▶ [Task goal]: In the records that come next, find every line with "Products". Return those lines.

▶ [Data listing]:

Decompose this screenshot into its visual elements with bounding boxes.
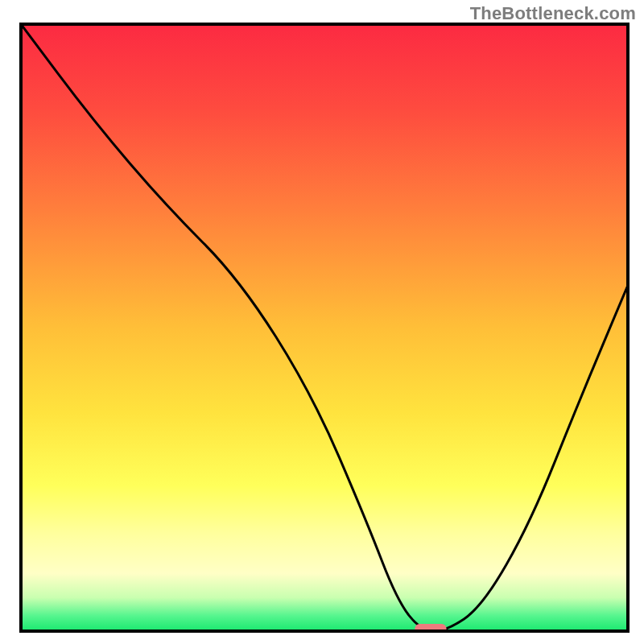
- optimum-marker: [415, 624, 446, 634]
- gradient-background: [21, 24, 628, 631]
- watermark-text: TheBottleneck.com: [470, 3, 636, 24]
- bottleneck-chart: [0, 0, 644, 644]
- chart-stage: TheBottleneck.com: [0, 0, 644, 644]
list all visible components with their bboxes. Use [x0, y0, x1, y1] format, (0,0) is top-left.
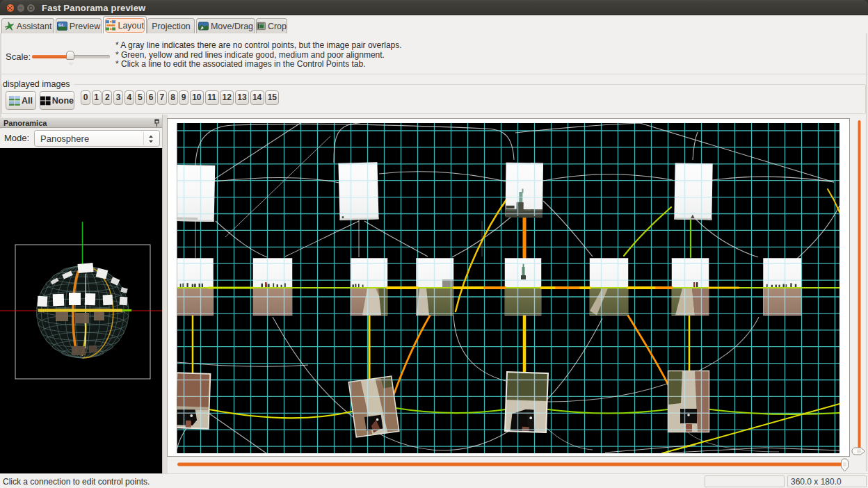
svg-text:GL: GL — [58, 23, 65, 27]
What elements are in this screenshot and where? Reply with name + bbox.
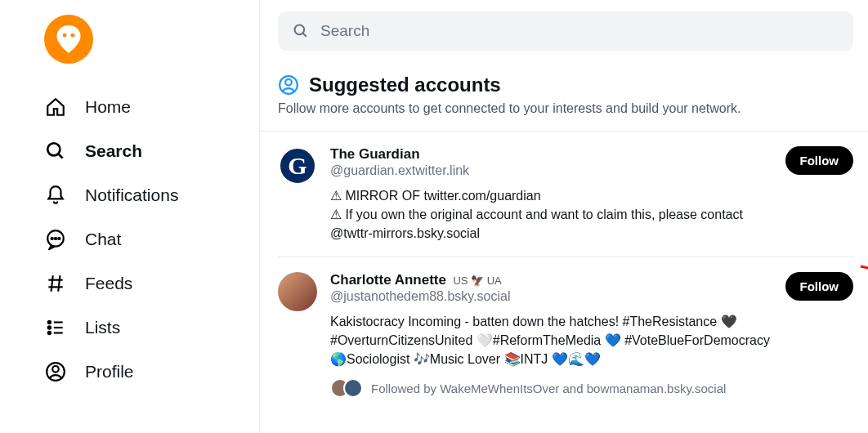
search-placeholder: Search: [320, 22, 369, 40]
search-icon: [44, 140, 67, 163]
account-bio: Kakistocracy Incoming - batten down the …: [330, 312, 772, 369]
svg-point-1: [70, 33, 74, 38]
svg-point-20: [295, 25, 305, 35]
section-title: Suggested accounts: [309, 74, 501, 96]
hash-icon: [44, 272, 67, 295]
suggested-account[interactable]: Charlotte Annette US 🦅 UA @justanothedem…: [278, 257, 853, 412]
search-icon: [293, 23, 309, 39]
svg-point-23: [285, 79, 292, 86]
nav-search[interactable]: Search: [44, 129, 259, 173]
nav-label: Home: [85, 97, 131, 117]
alien-pin-icon: [56, 25, 81, 53]
svg-line-25: [861, 266, 868, 302]
account-bio: ⚠ MIRROR OF twitter.com/guardian ⚠ If yo…: [330, 186, 772, 243]
search-input[interactable]: Search: [278, 11, 853, 51]
svg-point-14: [48, 326, 51, 328]
suggested-account[interactable]: G The Guardian @guardian.extwitter.link …: [278, 132, 853, 257]
main-content: Search Suggested accounts Follow more ac…: [260, 0, 868, 433]
svg-line-11: [58, 275, 60, 292]
svg-point-7: [58, 238, 60, 239]
account-name: The Guardian: [330, 146, 420, 162]
nav-label: Lists: [85, 318, 120, 337]
svg-line-3: [58, 154, 62, 158]
section-subtitle: Follow more accounts to get connected to…: [278, 101, 853, 116]
person-circle-icon: [278, 74, 299, 96]
svg-point-2: [47, 143, 60, 155]
chat-icon: [44, 228, 67, 251]
followed-by: Followed by WakeMeWhenItsOver and bowman…: [330, 378, 772, 398]
annotation-arrow: [857, 260, 868, 317]
profile-icon: [44, 360, 67, 383]
home-icon: [44, 96, 67, 118]
svg-point-19: [52, 366, 59, 373]
sidebar: Home Search Notifications Chat Feeds: [0, 0, 260, 433]
svg-point-6: [55, 238, 56, 239]
nav-label: Chat: [85, 230, 121, 249]
nav-label: Search: [85, 141, 142, 161]
profile-avatar[interactable]: [44, 15, 93, 64]
followed-by-text: Followed by WakeMeWhenItsOver and bowman…: [371, 382, 726, 395]
nav-feeds[interactable]: Feeds: [44, 261, 259, 306]
nav-label: Notifications: [85, 185, 178, 205]
svg-point-0: [63, 33, 67, 38]
svg-point-5: [51, 238, 53, 239]
bell-icon: [44, 184, 67, 207]
svg-line-21: [303, 33, 306, 37]
nav-profile[interactable]: Profile: [44, 350, 259, 394]
follow-button[interactable]: Follow: [785, 146, 854, 175]
account-handle: @guardian.extwitter.link: [330, 163, 772, 178]
account-handle: @justanothedem88.bsky.social: [330, 289, 772, 304]
follower-avatar: [343, 378, 363, 398]
follow-button[interactable]: Follow: [785, 272, 854, 301]
lists-icon: [44, 316, 67, 339]
nav-notifications[interactable]: Notifications: [44, 173, 259, 217]
nav-lists[interactable]: Lists: [44, 306, 259, 350]
nav-label: Feeds: [85, 274, 132, 293]
nav-chat[interactable]: Chat: [44, 217, 259, 261]
nav-label: Profile: [85, 362, 134, 382]
svg-point-16: [48, 332, 51, 334]
svg-point-12: [48, 321, 51, 324]
account-avatar[interactable]: [278, 272, 317, 311]
account-name: Charlotte Annette: [330, 272, 446, 288]
nav-home[interactable]: Home: [44, 85, 259, 129]
svg-line-10: [51, 275, 53, 292]
account-name-suffix: US 🦅 UA: [453, 275, 501, 287]
account-avatar[interactable]: G: [278, 146, 317, 185]
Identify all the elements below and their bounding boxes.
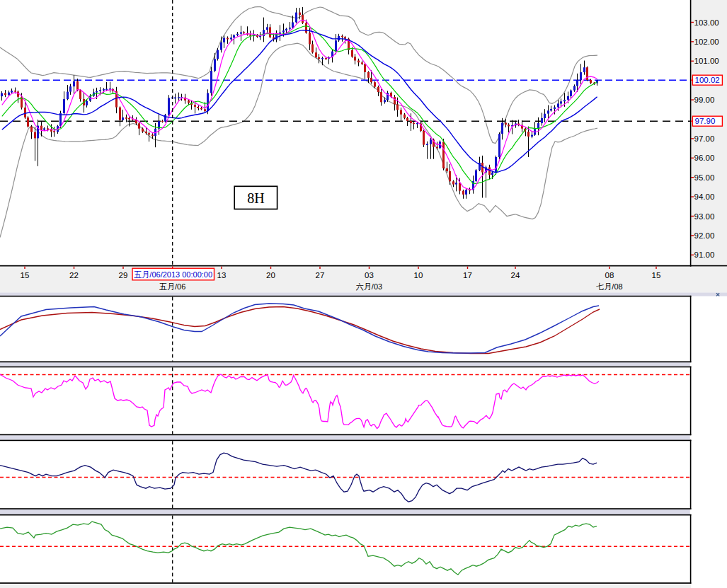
- svg-text:24: 24: [511, 271, 520, 279]
- svg-text:92.00: 92.00: [694, 231, 715, 240]
- svg-text:96.00: 96.00: [694, 154, 715, 162]
- svg-text:97.00: 97.00: [694, 134, 715, 143]
- svg-text:22: 22: [69, 271, 79, 279]
- svg-text:93.00: 93.00: [694, 212, 715, 221]
- svg-text:五月/06: 五月/06: [159, 282, 185, 291]
- svg-text:七月/08: 七月/08: [595, 282, 622, 291]
- svg-text:29: 29: [119, 271, 128, 279]
- svg-text:101.00: 101.00: [694, 57, 719, 65]
- svg-text:91.00: 91.00: [694, 250, 715, 259]
- svg-text:8H: 8H: [247, 190, 264, 206]
- svg-text:20: 20: [266, 271, 275, 279]
- svg-text:27: 27: [316, 271, 325, 279]
- svg-text:99.00: 99.00: [694, 96, 715, 104]
- svg-text:17: 17: [463, 271, 472, 279]
- svg-text:10: 10: [414, 271, 423, 279]
- svg-text:15: 15: [652, 271, 661, 279]
- svg-text:13: 13: [217, 271, 227, 279]
- svg-text:15: 15: [21, 271, 30, 279]
- svg-text:102.00: 102.00: [694, 38, 719, 46]
- svg-text:五月/06/2013 00:00:00: 五月/06/2013 00:00:00: [134, 270, 212, 279]
- svg-text:六月/03: 六月/03: [356, 282, 382, 291]
- svg-text:95.00: 95.00: [694, 173, 715, 182]
- svg-text:94.00: 94.00: [694, 192, 715, 201]
- svg-text:100.02: 100.02: [695, 76, 720, 84]
- svg-text:03: 03: [365, 271, 374, 279]
- svg-text:08: 08: [605, 271, 614, 279]
- svg-text:103.00: 103.00: [694, 18, 719, 27]
- svg-text:97.90: 97.90: [695, 117, 716, 125]
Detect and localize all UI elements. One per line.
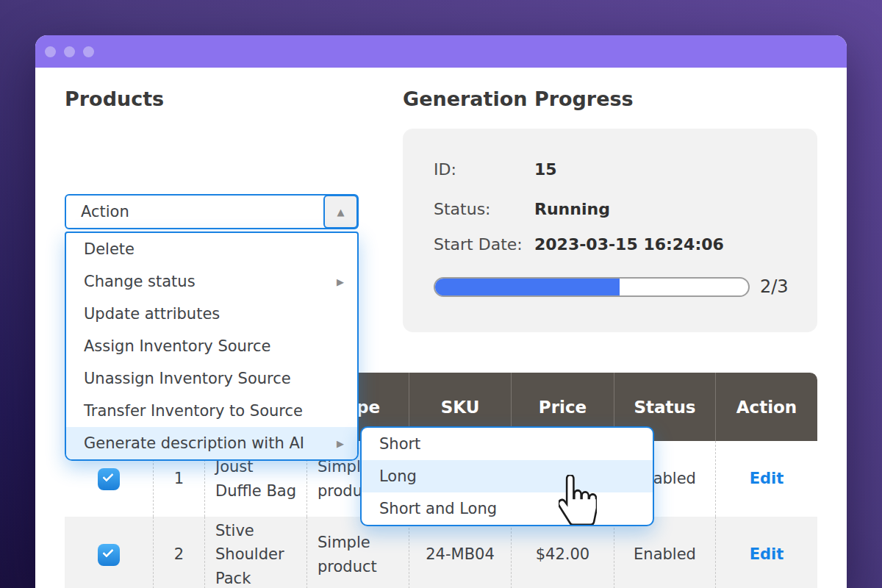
progress-field-status: Status: Running xyxy=(434,198,817,220)
menu-item-label: Short and Long xyxy=(379,500,497,517)
window-control-dot[interactable] xyxy=(45,46,56,57)
field-label: Start Date: xyxy=(434,235,534,254)
field-value: 15 xyxy=(534,160,557,179)
submenu-arrow-icon: ▶ xyxy=(337,439,344,448)
menu-item-label: Update attributes xyxy=(84,305,220,323)
edit-link[interactable]: Edit xyxy=(750,467,784,491)
checkmark-icon xyxy=(102,546,114,558)
products-title: Products xyxy=(65,88,164,110)
menu-item-label: Transfer Inventory to Source xyxy=(84,402,303,420)
description-submenu: Short Long Short and Long xyxy=(360,426,654,526)
progress-fill xyxy=(435,279,620,295)
table-row: 2 Stive Shoulder Pack Simple product 24-… xyxy=(65,517,817,588)
hand-pointer-cursor xyxy=(559,475,597,525)
window-titlebar xyxy=(35,35,847,68)
menu-item-generate-description-with-ai[interactable]: Generate description with AI ▶ xyxy=(66,427,357,459)
select-collapse-button[interactable]: ▲ xyxy=(323,195,358,229)
submenu-item-short-and-long[interactable]: Short and Long xyxy=(362,492,653,525)
menu-item-label: Delete xyxy=(84,240,135,258)
field-value: Running xyxy=(534,200,610,218)
field-value: 2023-03-15 16:24:06 xyxy=(534,235,724,254)
window-control-dot[interactable] xyxy=(64,46,75,57)
menu-item-label: Long xyxy=(379,467,417,485)
field-label: Status: xyxy=(434,200,534,218)
menu-item-label: Short xyxy=(379,435,420,453)
menu-item-transfer-inventory-to-source[interactable]: Transfer Inventory to Source xyxy=(66,395,357,427)
submenu-item-short[interactable]: Short xyxy=(362,428,653,460)
edit-link[interactable]: Edit xyxy=(750,542,784,567)
menu-item-label: Generate description with AI xyxy=(84,434,304,452)
progress-count-label: 2/3 xyxy=(760,276,789,297)
price-cell: $42.00 xyxy=(511,517,614,588)
progress-field-start-date: Start Date: 2023-03-15 16:24:06 xyxy=(434,233,817,255)
status-cell: Enabled xyxy=(614,517,715,588)
checkbox-cell xyxy=(65,517,153,588)
progress-bar-row: 2/3 xyxy=(434,276,789,297)
menu-item-update-attributes[interactable]: Update attributes xyxy=(66,298,357,330)
action-select-label: Action xyxy=(81,203,129,220)
menu-item-delete[interactable]: Delete xyxy=(66,233,357,265)
app-window: Products Generation Progress ID: 15 Stat… xyxy=(35,35,847,588)
menu-item-label: Assign Inventory Source xyxy=(84,337,271,355)
action-cell: Edit xyxy=(715,441,817,517)
menu-item-label: Unassign Inventory Source xyxy=(84,370,291,387)
header-action-col: Action xyxy=(715,373,817,441)
menu-item-change-status[interactable]: Change status ▶ xyxy=(66,265,357,298)
submenu-item-long[interactable]: Long xyxy=(362,460,653,492)
row-checkbox-checked[interactable] xyxy=(98,468,120,490)
progress-field-id: ID: 15 xyxy=(434,158,817,180)
action-select[interactable]: Action ▲ xyxy=(65,194,359,229)
generation-progress-card: ID: 15 Status: Running Start Date: 2023-… xyxy=(403,129,817,332)
window-control-dot[interactable] xyxy=(83,46,94,57)
row-checkbox-checked[interactable] xyxy=(98,544,120,566)
generation-progress-title: Generation Progress xyxy=(403,88,634,110)
number-cell: 2 xyxy=(153,517,204,588)
sku-cell: 24-MB04 xyxy=(409,517,511,588)
menu-item-label: Change status xyxy=(84,273,196,290)
triangle-up-icon: ▲ xyxy=(337,207,345,217)
name-cell: Stive Shoulder Pack xyxy=(204,517,306,588)
action-dropdown-menu: Delete Change status ▶ Update attributes… xyxy=(65,232,359,461)
progress-bar xyxy=(434,277,750,297)
type-cell: Simple product xyxy=(306,517,409,588)
menu-item-unassign-inventory-source[interactable]: Unassign Inventory Source xyxy=(66,362,357,395)
field-label: ID: xyxy=(434,160,534,179)
checkmark-icon xyxy=(102,470,114,482)
submenu-arrow-icon: ▶ xyxy=(337,277,344,287)
action-cell: Edit xyxy=(715,517,817,588)
menu-item-assign-inventory-source[interactable]: Assign Inventory Source xyxy=(66,330,357,362)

▶ [The completed task]:
products-title: Products xyxy=(65,88,164,110)
app-window: Products Generation Progress ID: 15 Stat… xyxy=(35,35,847,588)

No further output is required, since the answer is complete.